FORGET ABOUT PIRACY, the real problem for the entertainment industry in the 21st century is the growing irrelevance of the rules it now uses to buy and sell copyrights.

These days you can still sell the syndicated rights to Seinfeld in Chicago and make another exclusive deal in New York and Los Angeles. But, needless to say, the growth of the Internet is making geographic boundaries meaningless.

And it’s not just the Internet. Satellite companies find it very useful to take the network signal from Los Angeles and offer it to high-paying subscribers who live in New York — or visa versa. All this is making content-rich industries worry about losing control of their product once it gets into the marketplace.

Sometimes that loss of control has resulted in some pretty silly efforts at control. For instance, when J.K. Rowling made a recent book tour of the United States to support her ridiculously successful Harry Potter series, she was forced to announce that she would sign only books printed in the U.S.

That’s because thousands of families in the U.S. had refused to wait for the book to be published by Scholastic Trade here and ordered the book directly from England via Amazon.com.

It’s not clear how many of the thousands of 10 year-olds who lined up for autograph were turned away in tears.

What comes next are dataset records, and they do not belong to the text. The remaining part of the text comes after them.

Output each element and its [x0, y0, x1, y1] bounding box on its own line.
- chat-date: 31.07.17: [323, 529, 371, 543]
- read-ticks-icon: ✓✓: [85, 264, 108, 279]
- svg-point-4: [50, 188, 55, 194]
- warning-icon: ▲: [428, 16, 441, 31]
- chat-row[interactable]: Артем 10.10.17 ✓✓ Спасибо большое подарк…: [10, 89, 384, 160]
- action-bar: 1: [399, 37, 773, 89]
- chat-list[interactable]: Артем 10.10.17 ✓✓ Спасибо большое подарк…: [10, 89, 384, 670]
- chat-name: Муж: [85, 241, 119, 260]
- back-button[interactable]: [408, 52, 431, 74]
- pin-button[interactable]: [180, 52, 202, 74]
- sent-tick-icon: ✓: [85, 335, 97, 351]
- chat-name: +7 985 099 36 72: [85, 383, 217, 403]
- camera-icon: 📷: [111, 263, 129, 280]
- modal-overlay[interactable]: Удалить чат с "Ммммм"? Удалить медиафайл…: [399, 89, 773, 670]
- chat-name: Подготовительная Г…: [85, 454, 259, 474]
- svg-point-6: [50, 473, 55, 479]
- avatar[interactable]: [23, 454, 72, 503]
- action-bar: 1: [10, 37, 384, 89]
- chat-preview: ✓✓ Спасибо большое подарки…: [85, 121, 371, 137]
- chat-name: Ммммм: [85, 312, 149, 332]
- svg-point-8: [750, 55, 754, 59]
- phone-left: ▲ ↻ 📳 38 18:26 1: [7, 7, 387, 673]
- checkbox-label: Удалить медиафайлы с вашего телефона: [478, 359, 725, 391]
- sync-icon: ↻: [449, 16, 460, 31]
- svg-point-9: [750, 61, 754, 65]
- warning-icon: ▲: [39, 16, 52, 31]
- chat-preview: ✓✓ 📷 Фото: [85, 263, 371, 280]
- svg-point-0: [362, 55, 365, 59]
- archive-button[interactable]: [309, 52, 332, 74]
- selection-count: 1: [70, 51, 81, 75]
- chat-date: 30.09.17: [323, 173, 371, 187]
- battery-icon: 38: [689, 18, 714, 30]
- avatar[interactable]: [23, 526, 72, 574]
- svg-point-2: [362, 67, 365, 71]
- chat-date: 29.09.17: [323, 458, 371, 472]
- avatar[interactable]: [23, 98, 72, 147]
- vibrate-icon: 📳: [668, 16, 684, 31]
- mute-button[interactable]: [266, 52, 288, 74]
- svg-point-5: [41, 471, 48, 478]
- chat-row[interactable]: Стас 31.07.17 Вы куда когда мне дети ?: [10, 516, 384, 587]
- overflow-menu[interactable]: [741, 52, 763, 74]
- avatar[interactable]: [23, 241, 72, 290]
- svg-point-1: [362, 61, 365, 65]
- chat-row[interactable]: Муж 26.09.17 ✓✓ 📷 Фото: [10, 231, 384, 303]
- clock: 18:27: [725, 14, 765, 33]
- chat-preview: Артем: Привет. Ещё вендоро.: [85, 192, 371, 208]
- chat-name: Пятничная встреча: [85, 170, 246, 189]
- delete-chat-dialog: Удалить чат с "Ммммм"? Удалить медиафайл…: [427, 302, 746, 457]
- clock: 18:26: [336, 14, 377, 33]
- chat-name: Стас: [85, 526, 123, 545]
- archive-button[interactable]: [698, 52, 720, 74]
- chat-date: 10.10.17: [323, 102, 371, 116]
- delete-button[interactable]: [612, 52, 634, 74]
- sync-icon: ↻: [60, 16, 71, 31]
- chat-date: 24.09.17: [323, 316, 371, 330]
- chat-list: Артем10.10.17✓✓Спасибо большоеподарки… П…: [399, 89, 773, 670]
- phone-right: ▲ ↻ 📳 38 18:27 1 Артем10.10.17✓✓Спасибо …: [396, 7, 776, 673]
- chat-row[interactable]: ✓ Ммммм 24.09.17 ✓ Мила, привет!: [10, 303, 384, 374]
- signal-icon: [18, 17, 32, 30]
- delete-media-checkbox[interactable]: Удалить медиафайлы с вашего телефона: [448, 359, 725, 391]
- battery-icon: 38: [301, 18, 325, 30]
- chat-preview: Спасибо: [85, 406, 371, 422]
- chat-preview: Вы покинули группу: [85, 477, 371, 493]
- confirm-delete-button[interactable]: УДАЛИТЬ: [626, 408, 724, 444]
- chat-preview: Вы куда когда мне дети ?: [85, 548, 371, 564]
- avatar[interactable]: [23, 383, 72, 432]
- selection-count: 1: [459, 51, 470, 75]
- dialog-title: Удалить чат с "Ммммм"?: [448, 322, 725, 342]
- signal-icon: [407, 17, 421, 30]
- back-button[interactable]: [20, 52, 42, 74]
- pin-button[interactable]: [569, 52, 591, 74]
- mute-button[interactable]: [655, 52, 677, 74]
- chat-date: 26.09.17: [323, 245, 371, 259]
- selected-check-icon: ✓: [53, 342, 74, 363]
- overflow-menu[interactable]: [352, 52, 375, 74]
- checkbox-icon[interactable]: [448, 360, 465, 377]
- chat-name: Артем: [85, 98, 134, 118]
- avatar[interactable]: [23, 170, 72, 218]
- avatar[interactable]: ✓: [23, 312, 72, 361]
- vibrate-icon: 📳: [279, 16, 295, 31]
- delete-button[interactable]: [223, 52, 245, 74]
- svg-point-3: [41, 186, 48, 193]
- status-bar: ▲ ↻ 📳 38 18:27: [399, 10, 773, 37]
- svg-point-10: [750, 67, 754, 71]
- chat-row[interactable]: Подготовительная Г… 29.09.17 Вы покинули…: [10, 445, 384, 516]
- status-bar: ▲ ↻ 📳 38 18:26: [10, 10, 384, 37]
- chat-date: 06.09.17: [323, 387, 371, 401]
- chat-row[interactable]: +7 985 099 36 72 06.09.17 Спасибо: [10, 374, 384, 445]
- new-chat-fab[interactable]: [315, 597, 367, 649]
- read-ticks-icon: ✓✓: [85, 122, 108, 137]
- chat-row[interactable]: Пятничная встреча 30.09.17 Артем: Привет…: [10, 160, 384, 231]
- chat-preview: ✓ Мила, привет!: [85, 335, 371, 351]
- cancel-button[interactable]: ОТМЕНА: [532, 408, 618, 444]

A GOOD INDICATION of copyright owners’ growing distress was the recent attempt by Major League Baseball to sneak a provision in the recently approved satellite reform bill that would effectively ban Internet companies, such as AOL, from putting TV station signals on-line. Once it was in the bill, the Motion Picture Assn. of America and its member companies began lobbying hard to keep the provision in the bill. The language was eventually yanked by members of Congress at the bidding of AOL, but hearings on the issue have been slated for the new year.

At those hearings, Internet and satellite companies will argue that if consumers in Los Angeles want to watch a TV station based in Detroit, the government should not stand in the way.

The powerful broadcasting industry will argue that any change in the current system will undermine the values of local broadcasting. In the studios’ ideal world, Internet and satellite companies would be allowed to retransmit broadcast TV station signals only after they had gone back to the studios and syndicators and negotiated their own copyright deals for carriage.

Satcasters and cablers say that would put them in the impossible position of negotiating hundreds of licensing agreements for each station they retransmit. So far, Congress has agreed and has granted cablers and satcasters a “compulsory license” that allows them to pay in to a royalty pool that is then distributed to the copyright holders.

One possible solution is that the studios, syndicators and others create a clearing house for copyright royalties much as ASCAP and BMI do for music.

Another possibility is that it may be time to put free-over-the-air television to rest. Since the technology is close at hand, why not charge viewers an a la carte price to watch individual television programs.

IT’S PRETTY CLEAR that technology can’t be restrained too much longer. Even if Congress passes a law that prevents AOL from creating a Website that allows you to pick which of the 1,500 TV stations in America you want to watch, it will be difficult to stop some enterprising sophomore from creating that same Website. At least with 1,500 channels, there should be something on that’s worth watching.